Post-Doctoral Fellow, University of Ottawa
Basic Research Fellowship: $100,000 over two years
Neurodegeneration, Parkinson’s disease, LRRK2, immune system
One of the most important targets for research into the causes of Parkinson’s disease is a gene called LRRK2, which is mutated in both familial and non-familial forms of the disease. Until now, though, researchers did not know the exact role LRRK2 played in causing this degenerative illness.
At the University of Ottawa, Kwang-Soo Kim, a post-doctoral fellow, is focusing his research on LRRK2’s relationship with another gene, WAVE2, and the protein it expresses. Kim, who came to Canada from South Korea to pursue this research, believes the interaction between these two genes explains why LRRK2 is so important to Parkinson’s.
WAVE2 helps to trigger the brain’s immune response to injury or illness. Normally, inflammation is a positive development, because in the short-term, it destroys damaged cells. When inflammation lasts too long, however, Kim and his colleagues believe it can kill otherwise healthy cells, including the brain cells that produce the dopamine that is critical to regulating movement.
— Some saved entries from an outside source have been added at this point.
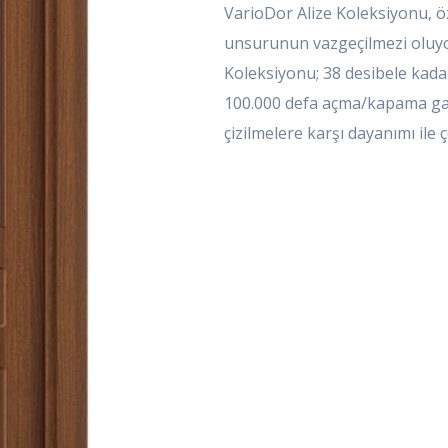
VarioDor Alize Koleksiyonu, öz
unsurunun vazgeçilmezi oluyo
Koleksiyonu; 38 desibele kadar 
100.000 defa açma/kapama gara
çizilmelere karşı dayanımı ile 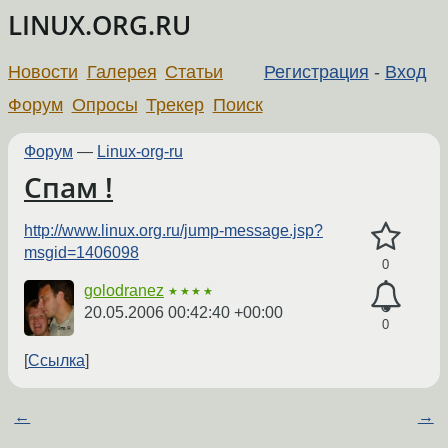
LINUX.ORG.RU
Новости
Галерея
Статьи
Регистрация
-
Вход
Форум
Опросы
Трекер
Поиск
Форум
—
Linux-org-ru
Спам !
http://www.linux.org.ru/jump-message.jsp?
msgid=1406098
0
golodranez
★★★★
20.05.2006 00:42:40 +00:00
0
Ссылка
←
→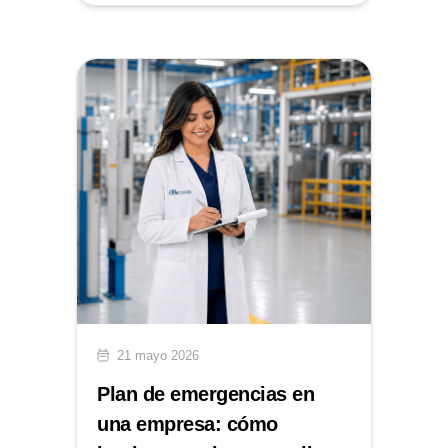
21 mayo 2026
Plan de emergencias en
una empresa: cómo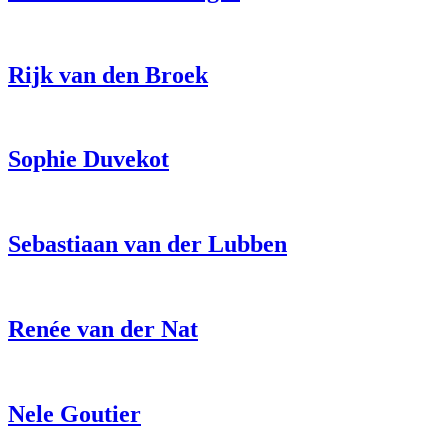
Rijk van den Broek
Sophie Duvekot
Sebastiaan van der Lubben
Renée van der Nat
Nele Goutier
Working with cultured cells and animal models, Kim is testing the theory that mutated forms of LRRK2 triggers WAVE2 to continue to produce an inflammatory response in the brain for far too long, killing dopamine-producing neurons and causing Parkinson’s. If Kim can prove that theory, he and his team might then be able to find a way to turn off the inflammatory process and save dopamine neurons.
“The hope would be that if it’s really the chronic inflammation that leads to the death of these neurons, if you curb the inflammation, you should prevent the further death of these neurons,” says Kim, speaking through a translator.
The role of inflammation and LRRK2 is also critical in other illnesses, including Crohn’s disease and leprosy – so Kim’s research could potentially help treat those diseases as well. Currently, Kim and his colleagues are testing a drug that has already been approved to treat osteoporosis. They hope this drug will be able to bypass LRRK2’s effects to inhibit WAVE2 and reduce or prevent chronic inflammation in the brain.
Kim, whose grandfather had Alzheimer’s disease, has always been interested in the immune system and its role in many neurodegenerative diseases. He enjoys being part of a system that can ultimately help people. Most of all, Kim is excited about the prospect that this project could eventually result in evidence for clinical trials involving a drug that could halt the progression of Parkinson’s disease.